Jill had sliced up two hot dogs but they were still partly frozen, and the little pink pork cylinders, because of the candle she had used to roast them, tasted somewhat like pine. “We can get to your roof from your attic,” she said. “Right?”

I said that my mother didn’t want us up there.

CeeCee had found a package of marshmallows in the cabinet. She pointed to my copy of
The Awakening
on the kitchen table. “Should we bring this with us?”

We blew out the candle and left the hot dogs on the counter. I grabbed the flashlight and a beach towel that we could sit on.

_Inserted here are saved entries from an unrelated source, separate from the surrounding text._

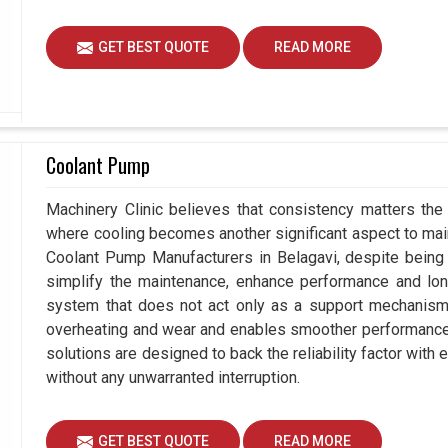
GET BEST QUOTE
READ MORE
Coolant Pump
Machinery Clinic believes that consistency matters the 
where cooling becomes another significant aspect to maint
Coolant Pump Manufacturers in Belagavi, despite being
simplify the maintenance, enhance performance and long
system that does not act only as a support mechanism 
overheating and wear and enables smoother performance a
solutions are designed to back the reliability factor with e
without any unwarranted interruption.
GET BEST QUOTE
READ MORE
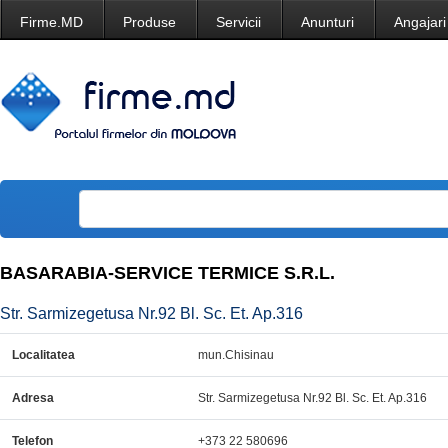
Firme.MD
Produse
Servicii
Anunturi
Angajari
BASARABIA-SERVICE TERMICE S.R.L.
Str. Sarmizegetusa Nr.92 Bl. Sc. Et. Ap.316
Localitatea
mun.Chisinau
Adresa
Str. Sarmizegetusa Nr.92 Bl. Sc. Et. Ap.316
Telefon
+373 22 580696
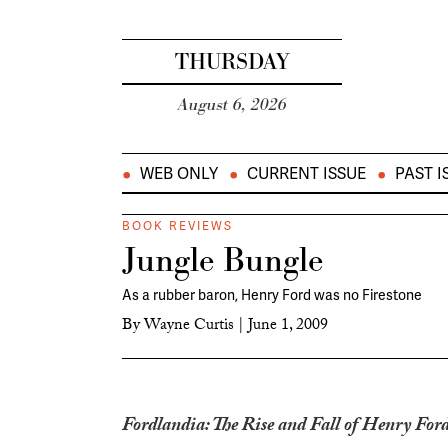
THURSDAY
August 6, 2026
WEB ONLY
CURRENT ISSUE
PAST I
BOOK REVIEWS
Jungle Bungle
As a rubber baron, Henry Ford was no Firestone
By
Wayne Curtis
|
June 1, 2009
Fordlandia: The Rise and Fall of Henry Ford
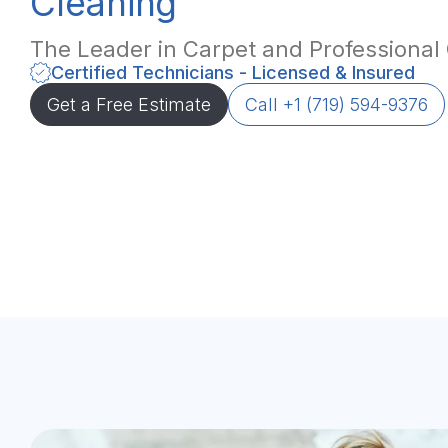
Cleaning
The Leader in Carpet and Professional
Certified Technicians - Licensed & Insured
Get a Free Estimate
Call +1 (719) 594-9376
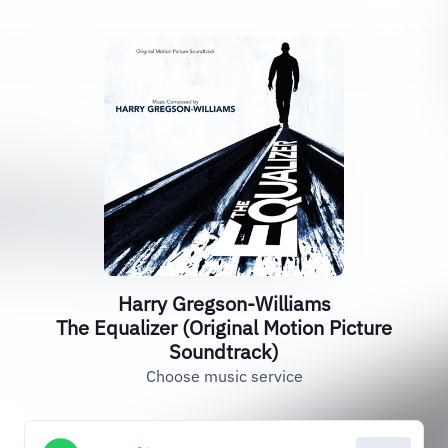
Harry Gregson-Williams
The Equalizer (Original Motion Picture
Soundtrack)
Choose music service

Then I led the way up the attic stairs and stepped through the window above my mother’s bedroom and climbed onto the roof.

“This town looks better in the dark,” Jill said. “It’s almost pretty.”

“I’ve heard people say that about you,” CeeCee said.

Standing side by side, we could see exactly where the blackout had hit, because the lights south of West New Hope were just being turned on. Though our whole town was dark, we could pick out the landmarks: the rectangular roofs of the other houses, the meandering shape of the creek, the elementary school, the Towne Centre, and the beginning of the road that led to the park, and beyond it, to Wallis’s. I felt as if I were looking at an architect’s model:
I almost expected to see a tiny version of myself, living within the grid we were looking down on.

CeeCee tore the bag of marshmallows open. “I don’t see any meteors, Wallis.”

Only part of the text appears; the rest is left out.